▸ DATA SHOWN
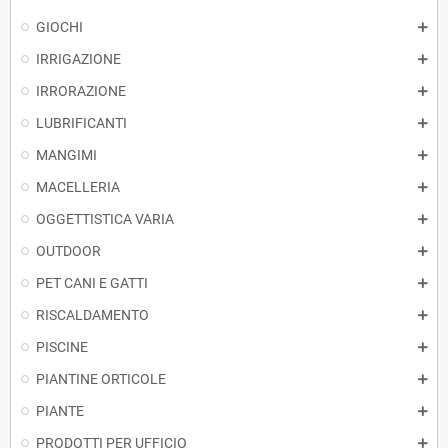
GIOCHI
IRRIGAZIONE
IRRORAZIONE
LUBRIFICANTI
MANGIMI
MACELLERIA
OGGETTISTICA VARIA
OUTDOOR
PET CANI E GATTI
RISCALDAMENTO
PISCINE
PIANTINE ORTICOLE
PIANTE
PRODOTTI PER UFFICIO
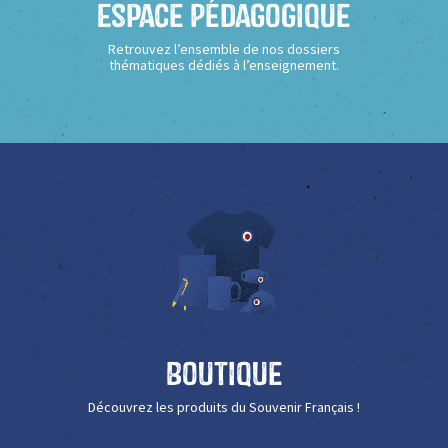
Espace Pédagogique
Retrouvez l’ensemble de nos dossiers
thématiques dédiés à l’enseignement.
Boutique
Découvrez les produits du Souvenir Français !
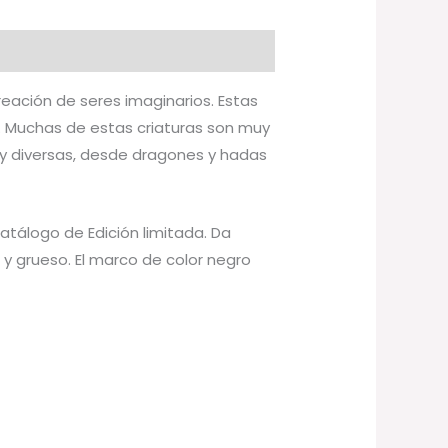
reación de seres imaginarios. Estas
ta. Muchas de estas criaturas son muy
y diversas, desde dragones y hadas
catálogo de Edición limitada. Da
y grueso. El marco de color negro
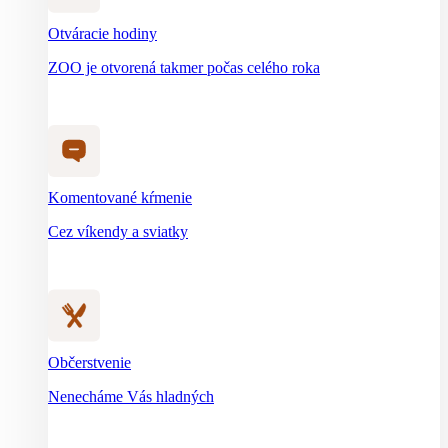
Otváracie hodiny
ZOO je otvorená takmer počas celého roka
Komentované kŕmenie
Cez víkendy a sviatky
Občerstvenie
Nenecháme Vás hladných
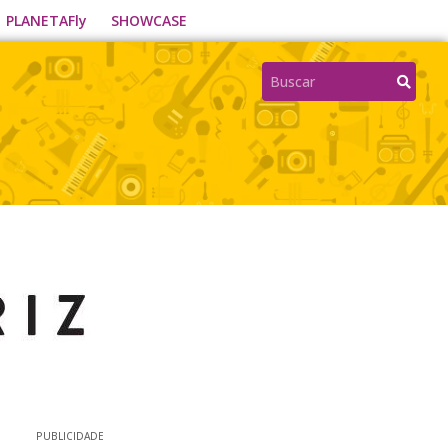
PLANETAFly
SHOWCASE
PUBLICIDADE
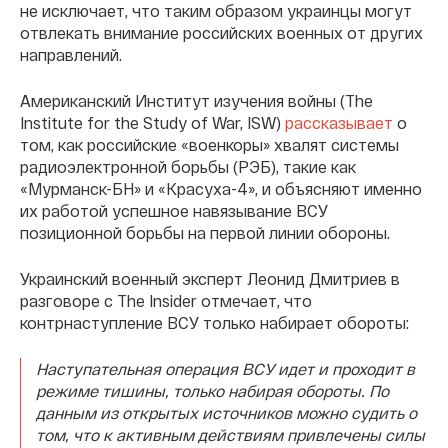
не исключает, что таким образом украинцы могут
отвлекать внимание российских военных от других
направлений.
Американский Институт изучения войны (The
Institute for the Study of War, ISW)
рассказывает
о
том, как российские «военкоры» хвалят системы
радиоэлектронной борьбы (РЭБ), такие как
«Мурманск-БН» и «Красуха-4», и объясняют именно
их работой успешное навязывание ВСУ
позиционной борьбы на первой линии обороны.
Украинский военный эксперт Леонид Дмитриев в
разговоре с The Insider отмечает, что
контрнаступление ВСУ только набирает обороты:
Наступательная операция ВСУ идет и проходит в
режиме тишины, только набирая обороты. По
данным из открытых источников можно судить о
том, что к активным действиям привлечены силы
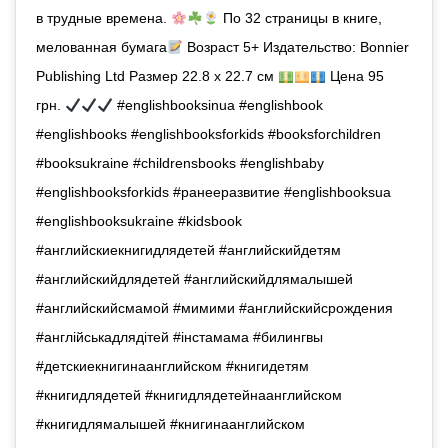
в трудные времена.
По 32 страницы в книге,
мелованная бумага
Возраст 5+ Издательство: Bonnier
Publishing Ltd Размер 22.8 х 22.7 см
Цена 95
грн.
#englishbooksinua #englishbook
#englishbooks #englishbooksforkids #booksforchildren
#booksukraine #childrensbooks #englishbaby
#englishbooksforkids #ранееразвитие #englishbooksua
#englishbooksukraine #kidsbook
#английскиекнигидлядетей #английскийдетям
#английскийдлядетей #английскийдлямалышей
#английскийсмамой #мимими #английскийсрождения
#англійськадлядітей #iнстамама #билингвы
#детскиекнигинаанглийском #книгидетям
#книгидлядетей #книгидлядетейнаанглийском
#книгидлямалышей #книгинаанглийском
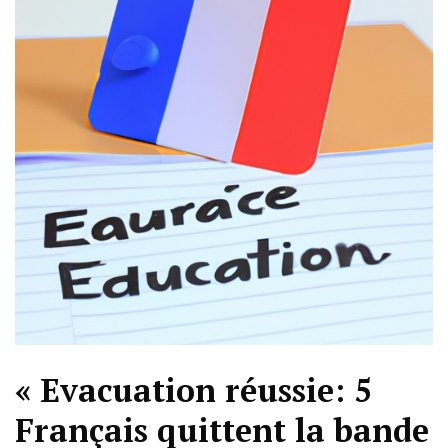
« Evacuation réussie: 5
Français quittent la bande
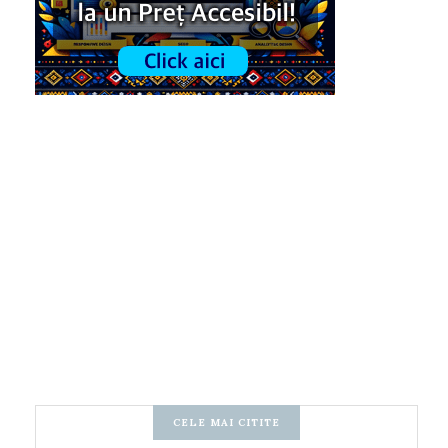
CELE MAI CITITE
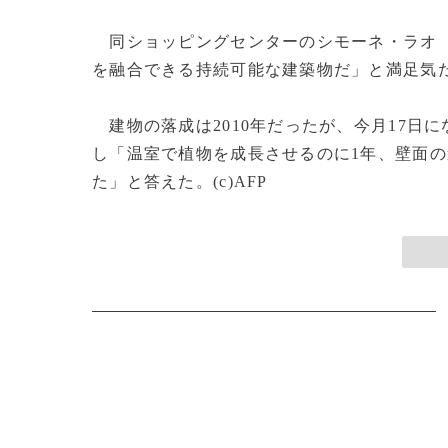
同ショッピングセンターのシモーネ・ラオ
を融合できる持続可能な建築物だ」と満足気
建物の落成は2010年だったが、今月17日
し「温室で植物を成長させるのに1年、壁面の
た」と答えた。(c)AFP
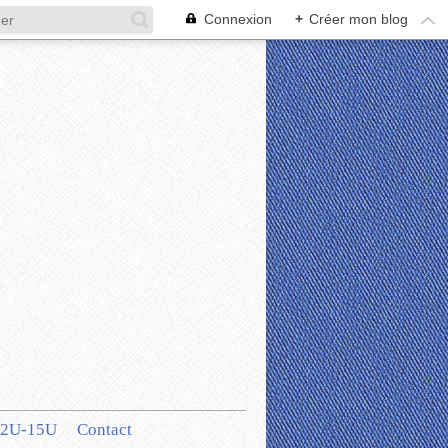
Connexion
+
Créer mon blog
12U-15U
Contact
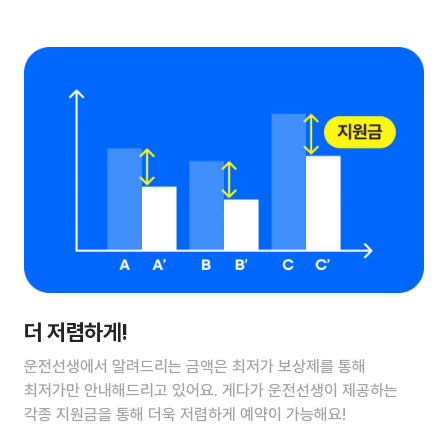
더 저렴하게!
운전선생에서 알려드리는 금액은 최저가 보상제를 통해
최저가만 안내해드리고 있어요. 게다가 운전선생이 제공하는
각종 지원금을 통해 더욱 저렴하게 예약이 가능해요!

▸ TASK ITEM
Pull out every line in the material above where "Français" occurs.

▸ SOLUTION TO THIS PROBLEM
Découvrez les produits du Souvenir Français !
Français quittent la bande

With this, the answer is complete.